Exposure was a significant experience for the group. They visited two different places, the Durebang – “My Sister’s Place” and House of Sharing for Comfort Women. Durebang is a non-government organisation working to assist and support women living within camp towns [the towns which surround the US military camp in Seoul]—hiring women for prostitution in clubs, harms caused by militarism, and especially the trafficking of foreign women for the sex industry. The House of Sharing (Comfort Women), The Korean women were used as sex slaves (Comfort Women) during and after World War II, which was occupied by the Japanese Military at that time. The objective of these exposures was to make the participants realize how women’s body/sexuality is abused and violated as an object of pleasure, and also violated for the political reasons. The group also visited the Hein Church, where they shared about their campaign against domestic violence.
Bible study was led by Michael Wallace on partnership between women and men, by discussing on the texts from the model of women and men in partnership (Genesis 16:1-6, Matthew 28:10-10, 1 Samuel 1:1-8, Acts 18:1-26, especially vv 24-26)
Affirmation – Ting Jin led us in a process to conclude our reflections for the week and to find a way forward. She said that we had looked at our stories, the construction of our sexuality from people and forces outside our bodies and how they want to control our sexuality. So we need to define—what is sexuality for you? She said, we need to recover and find ourselves—no one can do it for us. This is a process of deconstruction—breaking taboos—and must be followed by reconstruction, not just throwing away the old, like the parable of the new & old wineskins. What is the new wineskin? My ‘subject’ ‘self’ which has to come first. Our vision and hope is becoming a new subject self.

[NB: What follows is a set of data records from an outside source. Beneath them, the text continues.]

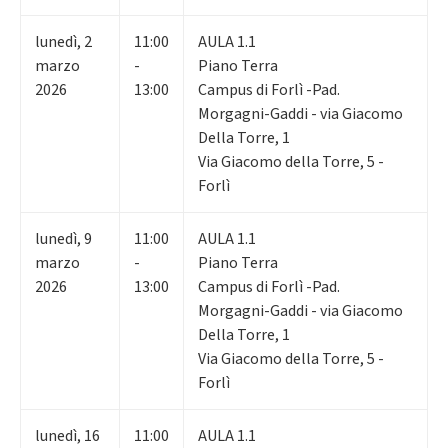
lunedì
,
2
11:00
AULA 1.1
marzo
-
Piano Terra
2026
13:00
Campus di Forlì -Pad.
Morgagni-Gaddi - via Giacomo
Della Torre, 1
Via Giacomo della Torre, 5 -
Forlì
lunedì
,
9
11:00
AULA 1.1
marzo
-
Piano Terra
2026
13:00
Campus di Forlì -Pad.
Morgagni-Gaddi - via Giacomo
Della Torre, 1
Via Giacomo della Torre, 5 -
Forlì
lunedì
,
16
11:00
AULA 1.1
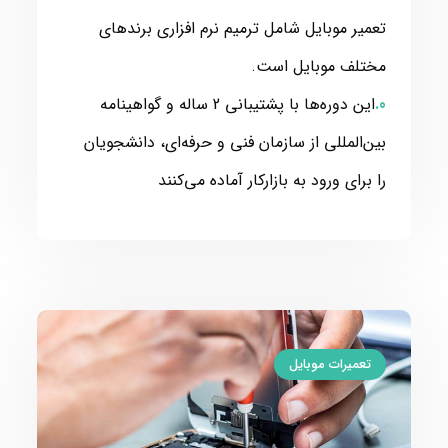
تعمیر موبایل شامل ترمیم نرم افزاری برندهای
مختلف موبایل است.
این دوره‌ها با پشتیبانی 2 ساله و گواهینامه
بین‌المللی از سازمان فنی و حرفه‌ای، دانشجویان
را برای ورود به بازارکار آماده می‌کنند
تعمیرات موبایل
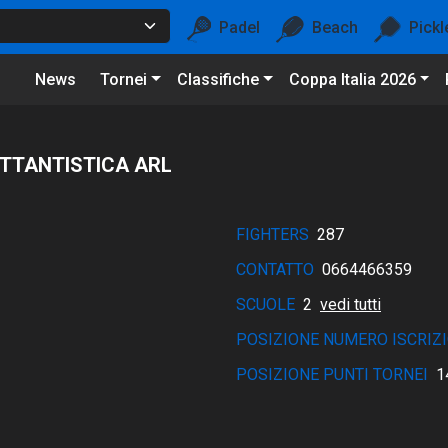
Padel
Beach
Pickl
News
Tornei
Classifiche
Coppa Italia 2026
ETTANTISTICA ARL
FIGHTERS
287
CONTATTO
0664466359
SCUOLE
2
vedi tutti
POSIZIONE NUMERO ISCRIZI
POSIZIONE PUNTI TORNEI
1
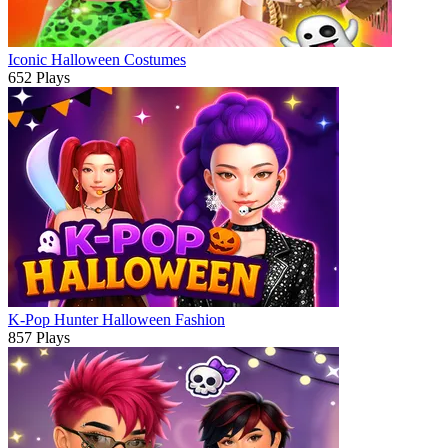
Iconic Halloween Costumes
652 Plays
K-Pop Hunter Halloween Fashion
857 Plays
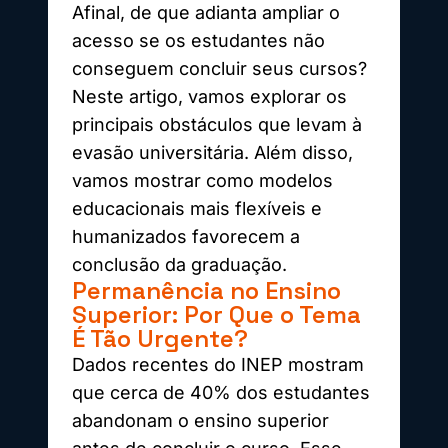
Afinal, de que adianta ampliar o
acesso se os estudantes não
conseguem concluir seus cursos?
Neste artigo, vamos explorar os
principais obstáculos que levam à
evasão universitária. Além disso,
vamos mostrar como modelos
educacionais mais flexíveis e
humanizados favorecem a
conclusão da graduação.
Permanência no Ensino
Superior: Por Que o Tema
É Tão Urgente?
Dados recentes do INEP mostram
que cerca de 40% dos estudantes
abandonam o ensino superior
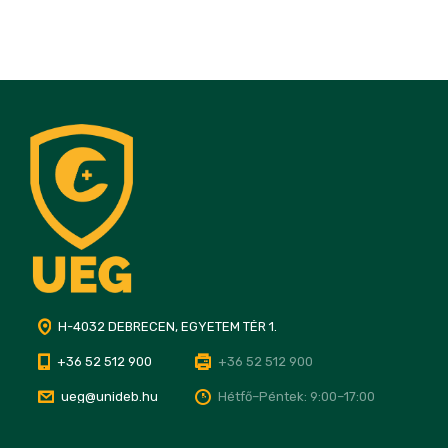
H-4032 DEBRECEN, EGYETEM TÉR 1.
+36 52 512 900
+36 52 512 900
ueg@unideb.hu
Hétfő–Péntek: 9:00–17:00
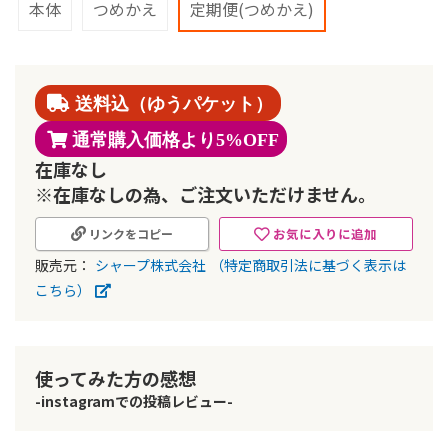
移
本体
つめかえ
定期便(つめかえ)
動
す
る
送料込（ゆうパケット）
通常購入価格より
5%OFF
在庫なし
※在庫なしの為、ご注文いただけません。
お気に入りに追加
リンクをコピー
販売元：
シャープ株式会社
（特定商取引法に基づく表示は
こちら）
使ってみた方の感想
-instagramでの投稿レビュー-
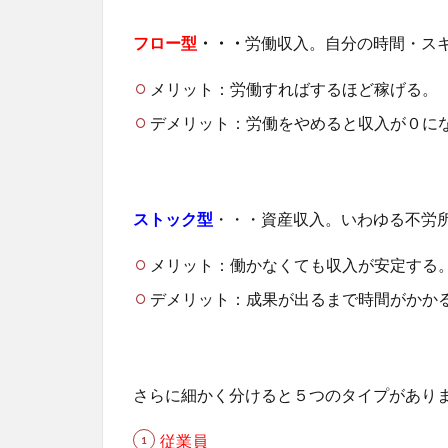
フロー型
・・・
労働収入。自分の時間・ス
メリット：労働すればするほど稼げる。
デメリット：労働をやめると収入が０に
ストック型
・・・資産収入。いわゆる不労
メリット：働かなくても収入が安定する
デメリット：成果が出るまで時間がかか
さらに細かく分けると５つのタイプがあり
従業員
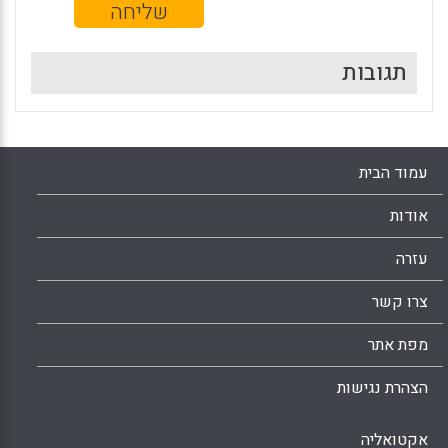
תגובות
עמוד הבית
אודות
עזרה
צרו קשר
מפת אתר
הצהרת נגישות
אקטואליה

Reclaiming and affirming my body and sexuality.
Some excerpts from the reflection of the participants:
“This workshop has helped me to construct my sexuality”.
“I want to love myself as a woman.”
“I love my personality, no matter how it is in people’s eyes.”
“I feel free by sharing my/our taboos... I realised a lot of things while sharing our experiences as woman.”
“I am perfect the way I am, and no one else has the right to tell me what I should look like.”
“I Love my body and embrace my sexuality the way it is.”